The use of a programmed search algorithm is more efficient than a visible search. A number of possible segments of human speech have been identified based on amplitude and symmetry and displayed on a single graph for the user to visually inspect for the difference between a pure or amplitude -modulated sinusoidal trace and that typical of human speech. This reduces the search space of a RAM capture to a single point of investigative analysis but none the less still requires human intervention in the form of visual inspection. Table 3 indicates the number of suspect audio fragments detected from each VoIP call.
It would not be an unreasonable question to ask 'why use the capture of memory for the purpose of obtaining audio, why not just capture the microphone input or speaker output directly'?
The capture of computer memory allows information to be retrieved including specific information relating to the use of VoIP applications, such as call identifiers, user names, date and timestamps, the captured information may subsequently be used to testify to the authenticity of such a call having been made.

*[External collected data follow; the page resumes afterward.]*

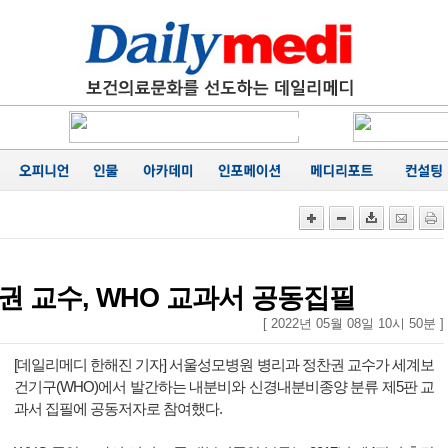
에 '마무
카네이션
행
성료
음
가
공동집필
능성 경
에 '마무
권 교수, WHO 교과서 공동집필
[ 2022년 05월 08일 10시 50분 ]
[데일리메디 한해진 기자] 서울성모병원 병리과 정찬권 교수가 세계보
건기구(WHO)에서 발간하는 내분비와 신경내분비종양 분류 제5판 교
과서 집필에 공동저자로 참여했다.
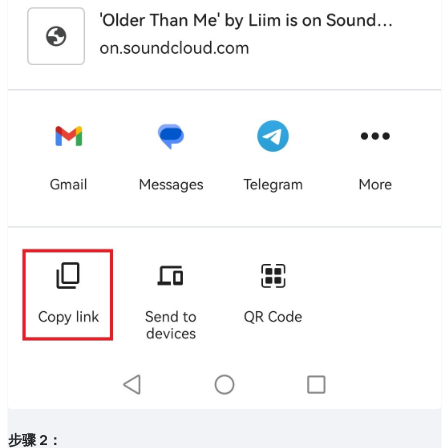
步骤 2：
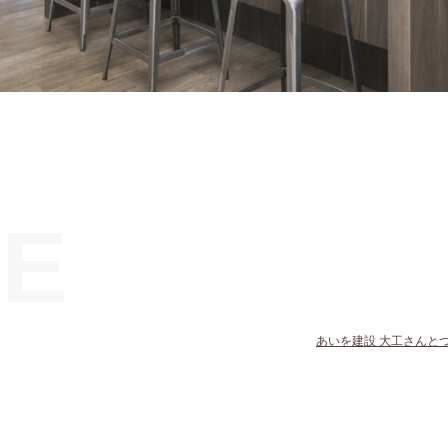
E
あいを建設 大工さんと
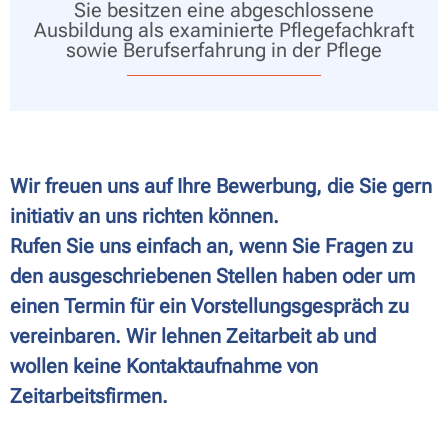
Sie besitzen eine abgeschlossene
Ausbildung als examinierte Pflegefachkraft
sowie Berufserfahrung in der Pflege
Wir freuen uns auf Ihre Bewerbung, die Sie gern
initiativ an uns richten können.
Rufen Sie uns einfach an, wenn Sie Fragen zu
den ausgeschriebenen Stellen haben oder um
einen Termin für ein Vorstellungsgespräch zu
vereinbaren. Wir lehnen Zeitarbeit ab und
wollen keine Kontaktaufnahme von
Zeitarbeitsfirmen.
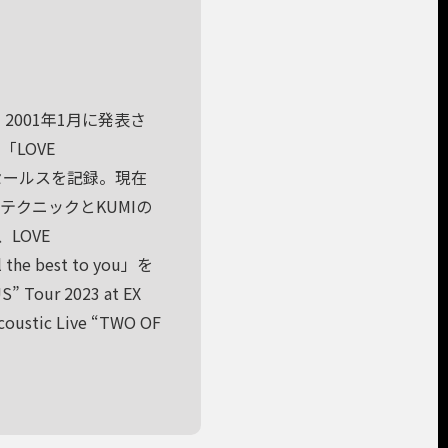
。2001年1月に発表さ
「LOVE
的なセールスを記録。現在
テクニックとKUMIの
LOVE
 best to you」を
our 2023 at EX
ic Live “TWO OF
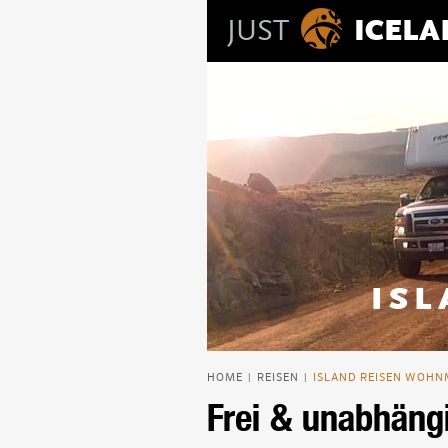
JUST
ICEL
IS
HOME
REISEN
ISLAND REISEN WOHN
|
|
Frei & unabhängi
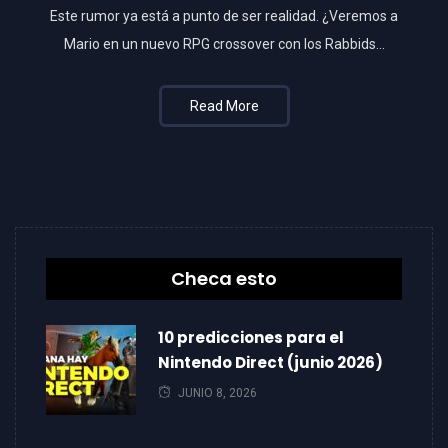
Este rumor ya está a punto de ser realidad. ¿Veremos a
Mario en un nuevo RPG crossover con los Rabbids…
Read More
Checa esto
10 predicciones para el
Nintendo Direct (junio 2026)
JUNIO 8, 2026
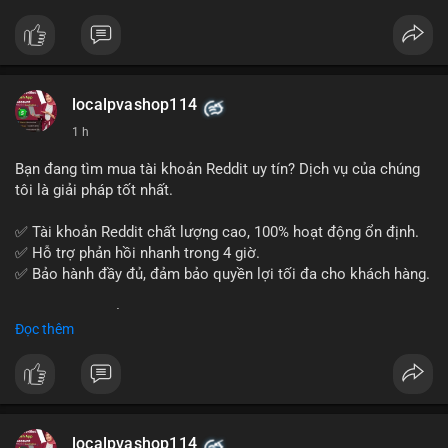
tế và lớp học trực tuyến linh hoạt.
Xây dựng nền tảng kiến thức AML vững chắc và tự tin bước
vào kỳ thi CAMS với sự chuẩn bị tốt nhất.
localpvashop114
Đăng ký ngay hôm nay để nâng cao năng lực và mở rộng cơ
1 h
hội nghề nghiệp trong lĩnh vực tài chính!
Bạn đang tìm mua tài khoản Reddit uy tín? Dịch vụ của chúng
tôi là giải pháp tốt nhất.
✅ Tài khoản Reddit chất lượng cao, 100% hoạt động ổn định.
✅ Hỗ trợ phản hồi nhanh trong 4 giờ.
✅ Bảo hành đầy đủ, đảm bảo quyền lợi tối đa cho khách hàng.
Liên hệ ngay để được tư vấn và đặt mua:
Đọc thêm
📞 WhatsApp: +1 660 215-8938
✈️ Telegram: @localpvashop
📧 Email: localpvashop@gmail.com
Mua tài khoản Reddit ngay hôm nay để phát triển chiến dịch
của bạn!
localpvashop114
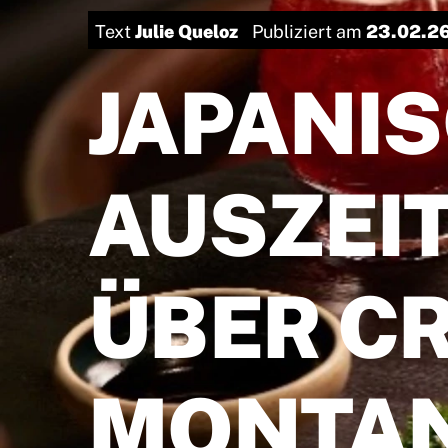
Julie Queloz
23.02.2
Text
Publiziert am
JAPANI
AUSZEI
ÜBER C
MONTA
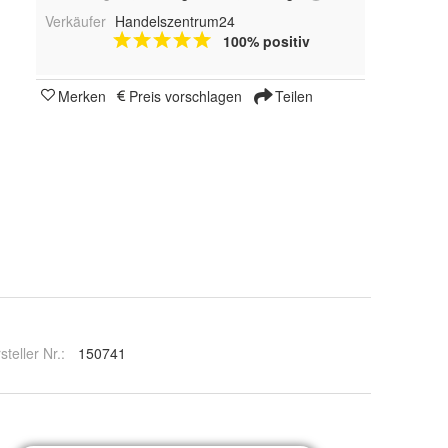
Verkäufer
Handelszentrum24
100% positiv
Merken
Preis vorschlagen
Teilen
steller Nr.:
150741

The test of a known audio dissected into five segments of equal audio length and inserted into the RAM capture as outlined in 2. 1 yielded all five segments being detected. Five segments are easily re-assembled into its original form visually. However, the amount of audio segments recovered from the VoIP call are significant and potentially three distinct sources, the VoIP application dialling tone, the automated answering of the call to the Skype test sound service and the caller.
Dialling tones are easily identified using a signal processing technique called frequency domain analysis. A brief introduction to digital signal processing is discussed in section three however the removal of dialling tone still requires two separate call stream to be identified. This requires an additional algorithm to interrogate the start and ending bytes of each segment retrieved and attempt to find another once with which matches to form two separate streams of continuous audio.

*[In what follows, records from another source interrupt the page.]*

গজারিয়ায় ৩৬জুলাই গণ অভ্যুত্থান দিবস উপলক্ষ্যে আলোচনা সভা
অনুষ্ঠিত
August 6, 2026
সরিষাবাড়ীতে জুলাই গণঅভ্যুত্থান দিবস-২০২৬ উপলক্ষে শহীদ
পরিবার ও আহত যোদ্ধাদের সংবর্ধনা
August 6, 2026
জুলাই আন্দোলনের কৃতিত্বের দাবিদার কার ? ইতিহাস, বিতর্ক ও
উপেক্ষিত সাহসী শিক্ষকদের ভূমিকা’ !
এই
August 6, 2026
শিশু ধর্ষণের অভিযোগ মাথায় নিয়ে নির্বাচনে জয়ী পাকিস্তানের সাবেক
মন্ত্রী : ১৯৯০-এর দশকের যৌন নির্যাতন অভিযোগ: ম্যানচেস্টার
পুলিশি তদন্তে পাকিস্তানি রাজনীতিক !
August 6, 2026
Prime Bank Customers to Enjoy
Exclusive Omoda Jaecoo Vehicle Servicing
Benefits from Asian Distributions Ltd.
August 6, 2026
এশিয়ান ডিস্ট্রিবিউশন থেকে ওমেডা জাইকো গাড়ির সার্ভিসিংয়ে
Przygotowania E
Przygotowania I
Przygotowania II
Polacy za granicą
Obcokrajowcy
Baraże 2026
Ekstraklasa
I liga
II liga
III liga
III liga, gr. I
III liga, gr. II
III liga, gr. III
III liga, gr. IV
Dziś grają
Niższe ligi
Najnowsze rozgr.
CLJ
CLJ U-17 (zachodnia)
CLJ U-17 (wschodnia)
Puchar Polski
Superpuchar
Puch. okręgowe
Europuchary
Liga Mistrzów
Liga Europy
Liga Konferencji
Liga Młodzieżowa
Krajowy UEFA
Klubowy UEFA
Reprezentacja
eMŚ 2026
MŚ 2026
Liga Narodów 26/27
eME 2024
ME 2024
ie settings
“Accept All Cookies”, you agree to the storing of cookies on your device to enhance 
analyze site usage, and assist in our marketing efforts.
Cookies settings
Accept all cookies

Similarly, one may ask the question "why focus on a RAM capture, without extending the search to a hard disk(s) as the contents of RAM are continually being swapped out from virtual memory to physical memory stored on the hard disk(s). The answer is simple; it wasn't within the remit of the Law Enforcement Agency to require analysis of anything other than a perceived RAM capture represented as a file with a '.txt' extension. However, the analysis techniques described in this research are easily extended to include analysis of the hard disk(s) and information and files related to the transfer of virtual memory pages to a physical location.
3. INTRODUCTION TO DIGITAL SIGNAL PROCESSING
Although information stored in RAM is paged in Windows operating systems, the information within each page e.g. a fragment of human speech is ordered sequentially in time. Therefore all research until now has taken place in the time domain with graphical plots of signal samples on the y-axis appear as how they are digitised in time in memory. The main research theme is to demonstrate the ongoing development of an automatic audio search functionality to identify the fragments of human speech.

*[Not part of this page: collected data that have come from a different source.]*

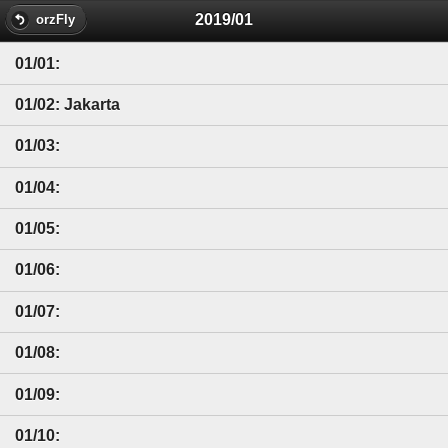
2019/01
orzFly
01/01:
01/02: Jakarta
01/03:
01/04:
01/05:
01/06:
01/07:
01/08:
01/09:
01/10:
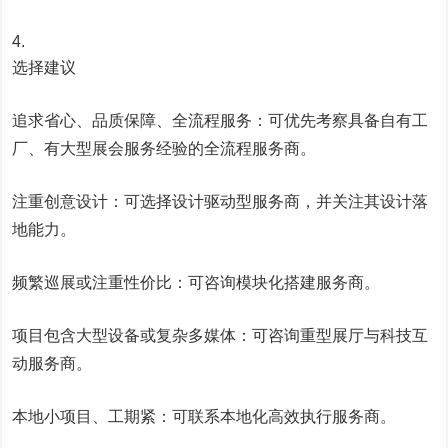
选择建议
追求省心、品质保障、全流程服务：可优先考察具备自有工
厂、有大型展会服务经验的全流程服务商。
注重创意设计：可选择设计驱动型服务商，并关注其设计落
地能力。
频繁巡展或注重性价比：可咨询模块化搭建服务商。
项目包含大型设备或复杂多媒体：可咨询重型展厅与科技互
动服务商。
本地小项目、工期紧：可联系本地化高效执行服务商。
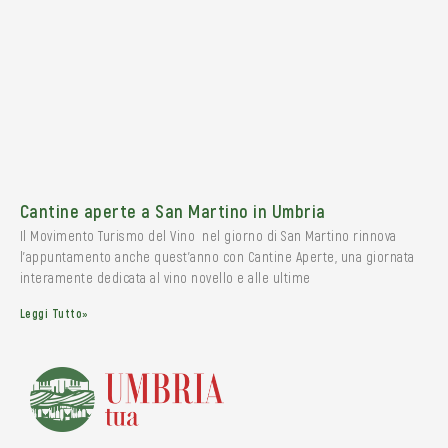
Cantine aperte a San Martino in Umbria
Il Movimento Turismo del Vino nel giorno di San Martino rinnova
l’appuntamento anche quest’anno con Cantine Aperte, una giornata
interamente dedicata al vino novello e alle ultime
Leggi Tutto»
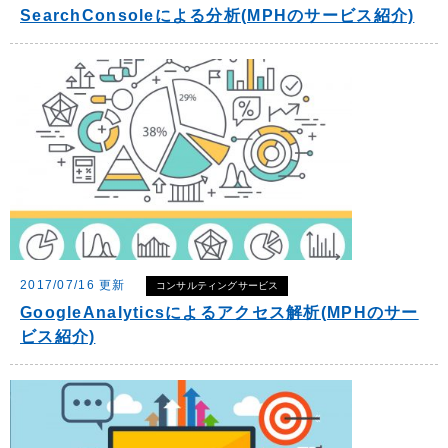
SearchConsoleによる分析(MPHのサービス紹介)
2017/07/16 更新
コンサルティングサービス
GoogleAnalyticsによるアクセス解析(MPHのサー
ビス紹介)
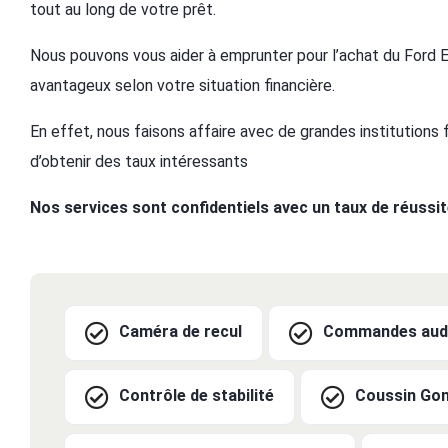
tout au long de votre prêt.
Nous pouvons vous aider à emprunter pour l’achat du Ford E
avantageux selon votre situation financière.
En effet, nous faisons affaire avec de grandes institutions
d’obtenir des taux intéressants
Nos services sont confidentiels avec un taux de réussi
Caméra de recul
Commandes audi
Contrôle de stabilité
Coussin Gon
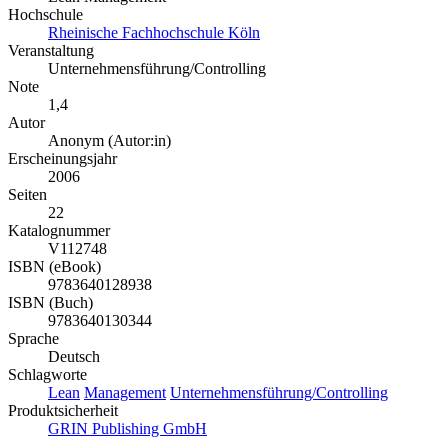
Hochschule
Rheinische Fachhochschule Köln
Veranstaltung
Unternehmensführung/Controlling
Note
1,4
Autor
Anonym (Autor:in)
Erscheinungsjahr
2006
Seiten
22
Katalognummer
V112748
ISBN (eBook)
9783640128938
ISBN (Buch)
9783640130344
Sprache
Deutsch
Schlagworte
Lean
Management
Unternehmensführung/Controlling
Produktsicherheit
GRIN Publishing GmbH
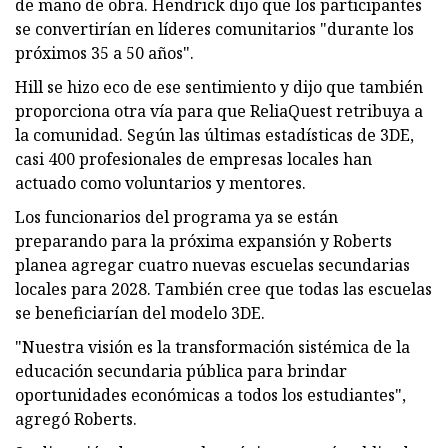
de mano de obra. Hendrick dijo que los participantes
se convertirían en líderes comunitarios "durante los
próximos 35 a 50 años".
Hill se hizo eco de ese sentimiento y dijo que también
proporciona otra vía para que ReliaQuest retribuya a
la comunidad. Según las últimas estadísticas de 3DE,
casi 400 profesionales de empresas locales han
actuado como voluntarios y mentores.
Los funcionarios del programa ya se están
preparando para la próxima expansión y Roberts
planea agregar cuatro nuevas escuelas secundarias
locales para 2028. También cree que todas las escuelas
se beneficiarían del modelo 3DE.
"Nuestra visión es la transformación sistémica de la
educación secundaria pública para brindar
oportunidades económicas a todos los estudiantes",
agregó Roberts.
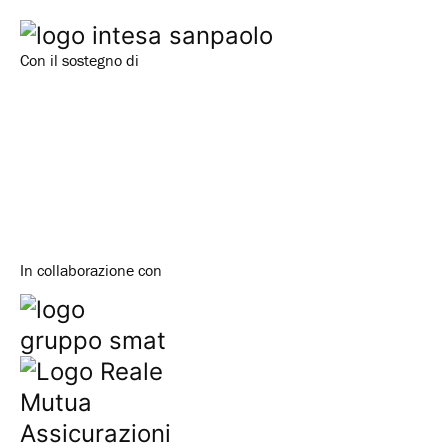
Con il sostegno di
In collaborazione con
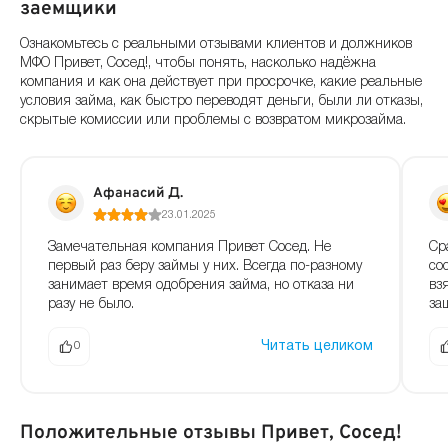
заемщики
Ознакомьтесь с реальными отзывами клиентов и должников
МФО Привет, Сосед!, чтобы понять, насколько надёжна
компания и как она действует при просрочке, какие реальные
условия займа, как быстро переводят деньги, были ли отказы,
скрытые комиссии или проблемы с возвратом микрозайма.
Афанасий Д.
23.01.2025
Замечательная компания Привет Сосед. Не
Ср
первый раз беру займы у них. Всегда по-разному
со
занимает время одобрения займа, но отказа ни
вз
разу не было.
заш
Читать целиком
0
Положительные отзывы Привет, Сосед!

Having identified a series of signal components from the RAM capture which exhibit a symmetrical pattern (Figure 13b) based on simple characteristics of human speech displayed in Figures 9 and 11, one can further remove composite sinusoidal signals unrelated to human speech by processing the sampling values through a Fast Fourier Transform (FFT) and viewing the result in the frequency domain.
A FFT is itself an algorithm for calculating the Discrete Fourier Transform (DFT) which decomposes a sequence of values, in this case, amplitudes of suspected audio fragments into components of different frequencies.
For the purpose of drawing comparison, how do other files such as word documents or excel worksheets appear when graphically displayed in the time domain. The technique employed displaying the file on 50 graphs where each graph displays 4096 byes. Each graph has a different starting point within the file, e.g. graph 1 (top row, 1st column) starts at 0 bytes and displays the first 4096 bytes and graph 2 (top row, 2nd column) starts at l/50th of the file length and displays the next 4096 bytes. This process is repeated for the fifty graphs, and with one click of a button, all graphs advance 4096 bytes. The word document shown in Figure 14 was visually inspected and contained no similarities to composite sinusoids or audio fragments.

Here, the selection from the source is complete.